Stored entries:
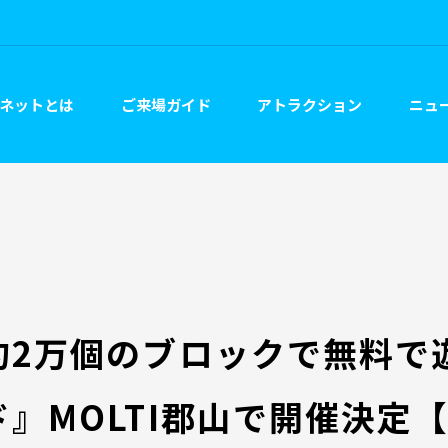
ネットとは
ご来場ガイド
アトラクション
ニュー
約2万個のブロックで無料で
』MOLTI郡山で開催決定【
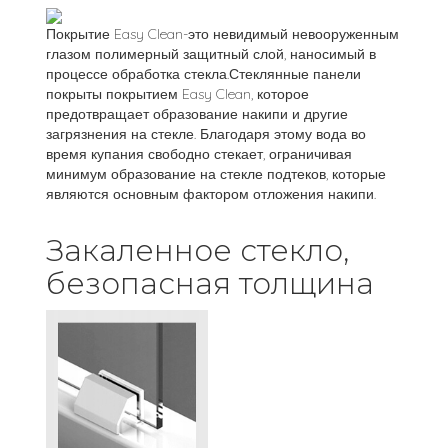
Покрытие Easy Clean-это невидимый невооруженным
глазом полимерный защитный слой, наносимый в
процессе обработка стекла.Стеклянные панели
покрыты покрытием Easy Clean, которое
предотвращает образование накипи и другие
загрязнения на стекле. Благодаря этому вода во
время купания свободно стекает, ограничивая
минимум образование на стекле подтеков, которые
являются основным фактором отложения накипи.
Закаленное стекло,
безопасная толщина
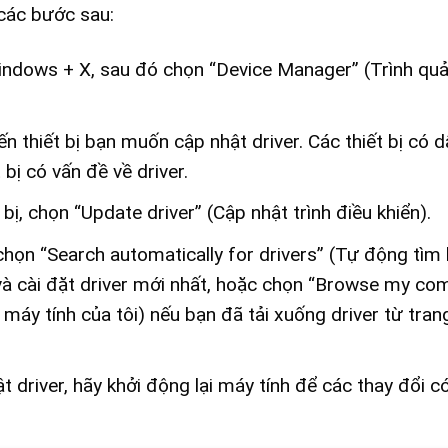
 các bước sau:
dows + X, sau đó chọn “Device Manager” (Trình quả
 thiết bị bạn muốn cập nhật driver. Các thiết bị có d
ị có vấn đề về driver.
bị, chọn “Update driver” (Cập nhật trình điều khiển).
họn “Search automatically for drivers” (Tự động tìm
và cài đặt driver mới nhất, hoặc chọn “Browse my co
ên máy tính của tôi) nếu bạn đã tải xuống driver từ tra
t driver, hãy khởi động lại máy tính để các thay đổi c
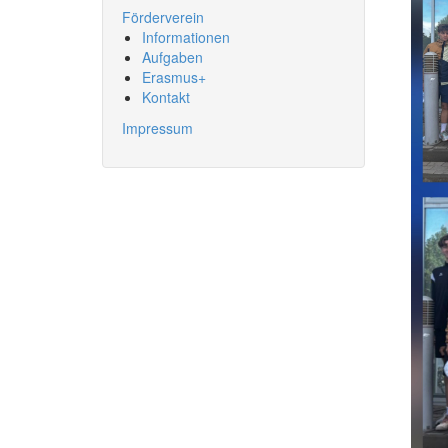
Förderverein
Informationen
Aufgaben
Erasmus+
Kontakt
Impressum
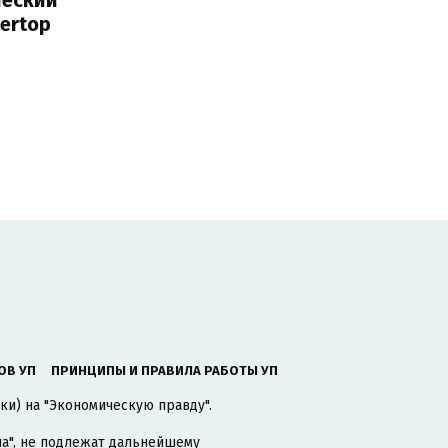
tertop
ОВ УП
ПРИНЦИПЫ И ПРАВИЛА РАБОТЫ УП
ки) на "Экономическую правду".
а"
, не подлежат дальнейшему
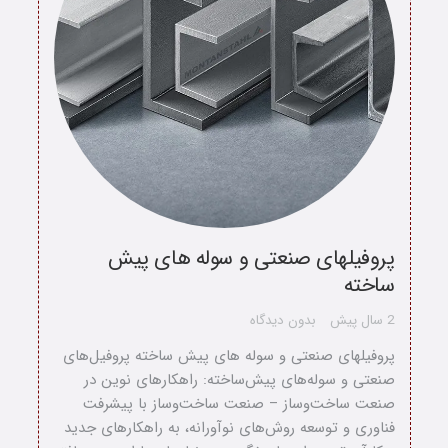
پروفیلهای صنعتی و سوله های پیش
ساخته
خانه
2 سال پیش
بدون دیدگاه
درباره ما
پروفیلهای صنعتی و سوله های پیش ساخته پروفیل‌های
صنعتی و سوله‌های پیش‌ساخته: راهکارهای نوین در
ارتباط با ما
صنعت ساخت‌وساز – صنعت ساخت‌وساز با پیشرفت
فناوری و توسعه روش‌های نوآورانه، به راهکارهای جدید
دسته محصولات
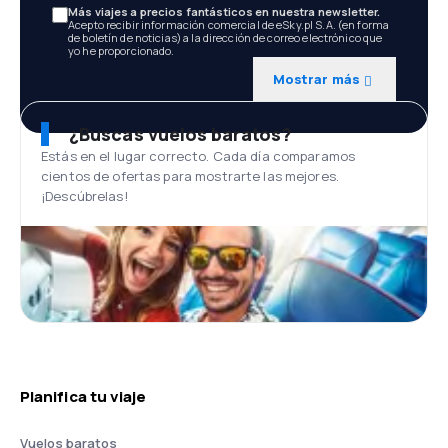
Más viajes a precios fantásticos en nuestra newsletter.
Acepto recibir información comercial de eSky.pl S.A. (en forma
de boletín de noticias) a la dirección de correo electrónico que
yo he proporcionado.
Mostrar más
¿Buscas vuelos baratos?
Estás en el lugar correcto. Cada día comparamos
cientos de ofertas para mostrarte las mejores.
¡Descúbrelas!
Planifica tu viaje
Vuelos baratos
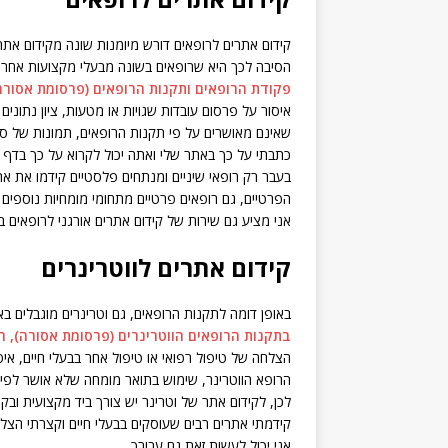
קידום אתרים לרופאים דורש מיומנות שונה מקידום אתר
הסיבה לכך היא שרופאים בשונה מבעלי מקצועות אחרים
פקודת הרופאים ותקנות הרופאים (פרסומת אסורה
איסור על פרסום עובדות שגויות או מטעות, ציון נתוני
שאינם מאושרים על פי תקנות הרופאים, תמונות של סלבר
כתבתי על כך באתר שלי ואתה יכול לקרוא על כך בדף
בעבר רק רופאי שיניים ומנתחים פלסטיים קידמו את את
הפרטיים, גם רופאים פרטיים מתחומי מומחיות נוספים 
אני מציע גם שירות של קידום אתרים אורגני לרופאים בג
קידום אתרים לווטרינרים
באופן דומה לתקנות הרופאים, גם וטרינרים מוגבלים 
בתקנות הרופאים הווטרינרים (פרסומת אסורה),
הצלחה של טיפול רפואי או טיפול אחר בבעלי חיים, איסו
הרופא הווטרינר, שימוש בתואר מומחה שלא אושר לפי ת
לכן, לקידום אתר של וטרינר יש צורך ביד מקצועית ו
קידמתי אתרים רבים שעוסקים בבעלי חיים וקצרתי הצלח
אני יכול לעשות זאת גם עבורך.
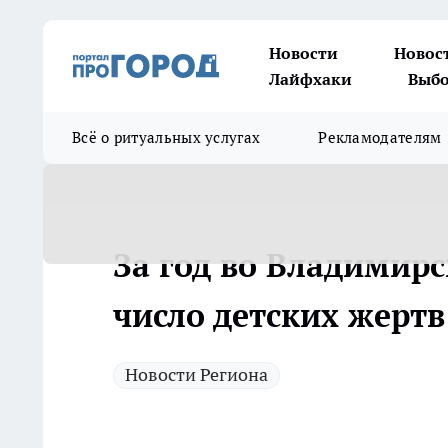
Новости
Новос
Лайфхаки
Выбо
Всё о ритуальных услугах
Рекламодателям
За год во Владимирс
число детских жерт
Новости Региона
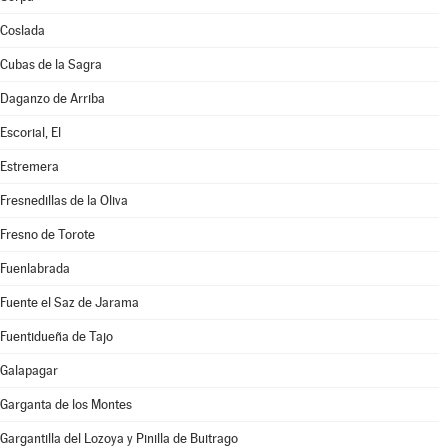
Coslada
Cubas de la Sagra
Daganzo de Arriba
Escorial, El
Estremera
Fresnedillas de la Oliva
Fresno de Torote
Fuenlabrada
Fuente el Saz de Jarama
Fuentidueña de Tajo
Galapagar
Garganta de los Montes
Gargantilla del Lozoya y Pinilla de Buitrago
==
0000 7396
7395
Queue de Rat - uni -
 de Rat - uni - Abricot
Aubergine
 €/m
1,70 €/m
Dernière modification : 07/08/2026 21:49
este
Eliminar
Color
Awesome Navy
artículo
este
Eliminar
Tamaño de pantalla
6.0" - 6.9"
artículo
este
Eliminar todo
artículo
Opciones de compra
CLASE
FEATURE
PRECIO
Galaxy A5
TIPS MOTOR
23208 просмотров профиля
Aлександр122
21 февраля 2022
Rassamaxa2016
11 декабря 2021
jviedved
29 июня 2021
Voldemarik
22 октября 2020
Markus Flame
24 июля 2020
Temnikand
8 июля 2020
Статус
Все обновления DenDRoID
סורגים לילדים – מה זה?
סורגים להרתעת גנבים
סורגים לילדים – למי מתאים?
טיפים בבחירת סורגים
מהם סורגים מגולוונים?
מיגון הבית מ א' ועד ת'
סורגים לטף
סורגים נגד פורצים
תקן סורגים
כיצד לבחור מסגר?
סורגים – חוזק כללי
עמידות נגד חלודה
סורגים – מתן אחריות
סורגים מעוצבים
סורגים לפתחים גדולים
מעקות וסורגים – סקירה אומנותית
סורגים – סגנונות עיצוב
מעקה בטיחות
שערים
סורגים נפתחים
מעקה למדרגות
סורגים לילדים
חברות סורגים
---
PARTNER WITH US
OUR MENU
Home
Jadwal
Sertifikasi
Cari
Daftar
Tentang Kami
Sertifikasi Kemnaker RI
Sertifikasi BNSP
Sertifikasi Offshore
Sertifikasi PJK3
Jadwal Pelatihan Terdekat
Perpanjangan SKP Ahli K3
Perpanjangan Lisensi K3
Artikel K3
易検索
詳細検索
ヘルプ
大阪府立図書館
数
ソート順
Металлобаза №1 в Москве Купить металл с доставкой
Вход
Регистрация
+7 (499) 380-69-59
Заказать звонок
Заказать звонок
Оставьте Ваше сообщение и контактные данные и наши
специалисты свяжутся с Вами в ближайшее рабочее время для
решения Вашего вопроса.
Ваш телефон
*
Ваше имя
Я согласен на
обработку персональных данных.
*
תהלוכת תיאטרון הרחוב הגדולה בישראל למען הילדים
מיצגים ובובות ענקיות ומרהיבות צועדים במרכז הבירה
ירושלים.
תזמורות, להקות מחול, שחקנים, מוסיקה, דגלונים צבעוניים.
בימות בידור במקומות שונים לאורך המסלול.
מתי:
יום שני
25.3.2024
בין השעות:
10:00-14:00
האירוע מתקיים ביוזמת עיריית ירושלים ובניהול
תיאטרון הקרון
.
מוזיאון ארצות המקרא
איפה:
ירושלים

* _AIM OF THE TASK_
Would you restate, exactly and with no pictures, the lines of the entries above from the one containing "Рекламодателям" through the one containing "Gargantilla del Lozoya y Pinilla de Buitrago"?

* _REPLY_
Рекламодателям
За год во Владимирс
число детских жерт
Новости Региона
Coslada
Cubas de la Sagra
Daganzo de Arriba
Escorial, El
Estremera
Fresnedillas de la Oliva
Fresno de Torote
Fuenlabrada
Fuente el Saz de Jarama
Fuentidueña de Tajo
Galapagar
Garganta de los Montes
Gargantilla del Lozoya y Pinilla de Buitrago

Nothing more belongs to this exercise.